## Your assignment
Copy word for word the lines in the records below, starting at the line with "Doplňkové parametry" and ending at the line with "Sábado 19 de Julio de 2025". Skip the pictures.

Records drawn from a dataset:
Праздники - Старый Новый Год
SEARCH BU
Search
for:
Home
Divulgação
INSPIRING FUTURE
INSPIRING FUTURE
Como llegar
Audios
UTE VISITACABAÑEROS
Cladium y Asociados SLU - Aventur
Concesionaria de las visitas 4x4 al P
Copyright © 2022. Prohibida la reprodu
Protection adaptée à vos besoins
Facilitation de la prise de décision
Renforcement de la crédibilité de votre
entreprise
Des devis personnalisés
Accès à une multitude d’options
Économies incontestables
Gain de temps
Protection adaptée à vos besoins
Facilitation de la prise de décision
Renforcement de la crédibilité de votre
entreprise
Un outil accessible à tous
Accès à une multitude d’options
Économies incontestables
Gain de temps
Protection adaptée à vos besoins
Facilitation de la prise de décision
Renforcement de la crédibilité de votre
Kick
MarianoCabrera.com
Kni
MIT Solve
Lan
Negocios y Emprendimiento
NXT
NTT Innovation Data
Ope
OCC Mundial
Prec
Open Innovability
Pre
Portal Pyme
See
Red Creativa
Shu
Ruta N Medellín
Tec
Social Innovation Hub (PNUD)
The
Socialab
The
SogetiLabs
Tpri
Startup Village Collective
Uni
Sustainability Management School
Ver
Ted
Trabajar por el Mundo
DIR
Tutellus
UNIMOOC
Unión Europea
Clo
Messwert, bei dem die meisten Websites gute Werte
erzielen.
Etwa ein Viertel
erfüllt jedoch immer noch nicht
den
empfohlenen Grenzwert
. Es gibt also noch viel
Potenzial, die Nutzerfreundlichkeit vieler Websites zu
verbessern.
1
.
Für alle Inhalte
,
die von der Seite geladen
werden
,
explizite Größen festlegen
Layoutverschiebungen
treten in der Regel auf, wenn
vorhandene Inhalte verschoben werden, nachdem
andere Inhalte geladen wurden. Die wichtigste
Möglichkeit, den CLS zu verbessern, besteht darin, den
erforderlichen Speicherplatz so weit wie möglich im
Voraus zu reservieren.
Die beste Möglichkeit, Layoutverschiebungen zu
---
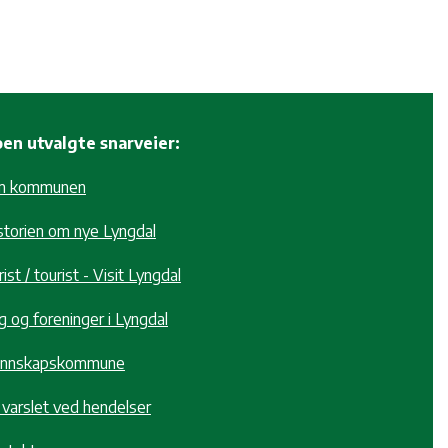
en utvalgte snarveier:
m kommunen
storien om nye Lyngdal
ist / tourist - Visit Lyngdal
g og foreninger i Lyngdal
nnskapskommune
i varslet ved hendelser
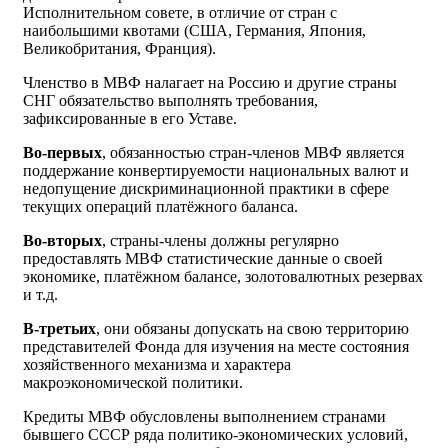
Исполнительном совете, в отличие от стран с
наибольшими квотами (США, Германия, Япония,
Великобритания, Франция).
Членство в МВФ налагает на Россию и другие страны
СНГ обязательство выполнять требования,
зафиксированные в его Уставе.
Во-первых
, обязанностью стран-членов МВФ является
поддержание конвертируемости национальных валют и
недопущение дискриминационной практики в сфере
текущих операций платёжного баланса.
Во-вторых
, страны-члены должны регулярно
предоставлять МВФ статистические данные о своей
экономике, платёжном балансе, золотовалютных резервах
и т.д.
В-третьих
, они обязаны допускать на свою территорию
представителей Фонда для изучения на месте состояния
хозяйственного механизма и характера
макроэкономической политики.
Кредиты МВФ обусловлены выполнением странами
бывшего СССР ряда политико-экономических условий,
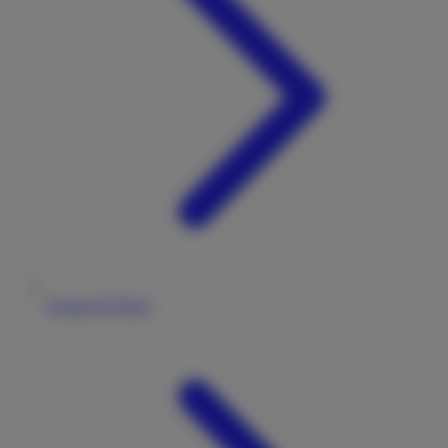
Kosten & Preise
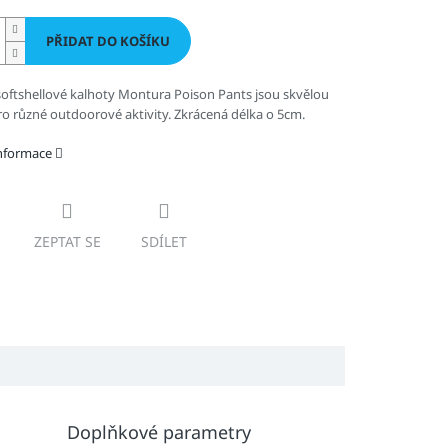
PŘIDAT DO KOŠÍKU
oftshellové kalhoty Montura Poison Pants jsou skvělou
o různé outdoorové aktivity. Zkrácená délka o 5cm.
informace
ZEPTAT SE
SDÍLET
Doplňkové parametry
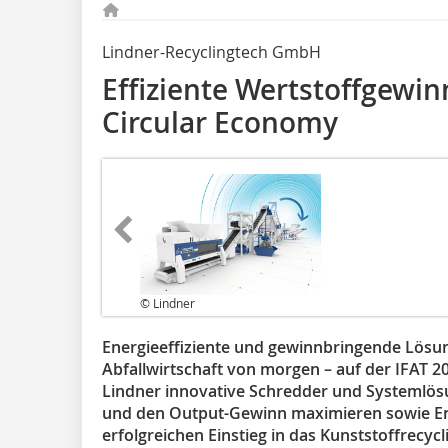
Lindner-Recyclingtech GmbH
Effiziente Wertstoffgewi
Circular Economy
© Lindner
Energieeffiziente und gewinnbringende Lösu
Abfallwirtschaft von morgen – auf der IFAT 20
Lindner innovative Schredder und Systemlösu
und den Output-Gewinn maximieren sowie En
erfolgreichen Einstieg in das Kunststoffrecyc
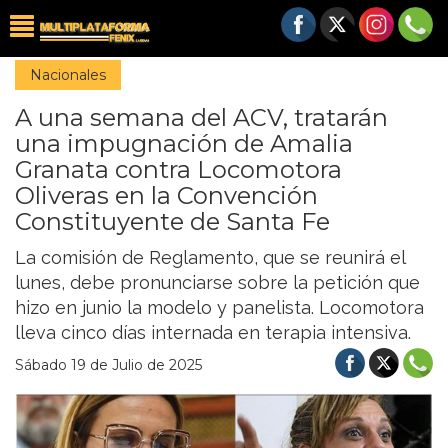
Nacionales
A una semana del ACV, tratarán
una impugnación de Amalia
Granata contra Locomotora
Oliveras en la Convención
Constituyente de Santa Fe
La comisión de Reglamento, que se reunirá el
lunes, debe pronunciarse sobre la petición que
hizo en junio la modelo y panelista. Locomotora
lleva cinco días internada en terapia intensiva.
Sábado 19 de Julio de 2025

## Output below
Doplňkové parametry
Lindner-Recyclingtech GmbH
Effiziente Wertstoffgewi
Circular Economy
© Lindner
Energieeffiziente und gewinnbringende Lösu
Abfallwirtschaft von morgen – auf der IFAT 20
Lindner innovative Schredder und Systemlösu
und den Output-Gewinn maximieren sowie En
erfolgreichen Einstieg in das Kunststoffrecyc
Nacionales
A una semana del ACV, tratarán
una impugnación de Amalia
Granata contra Locomotora
Oliveras en la Convención
Constituyente de Santa Fe
La comisión de Reglamento, que se reunirá el
lunes, debe pronunciarse sobre la petición que
hizo en junio la modelo y panelista. Locomotora
lleva cinco días internada en terapia intensiva.
Sábado 19 de Julio de 2025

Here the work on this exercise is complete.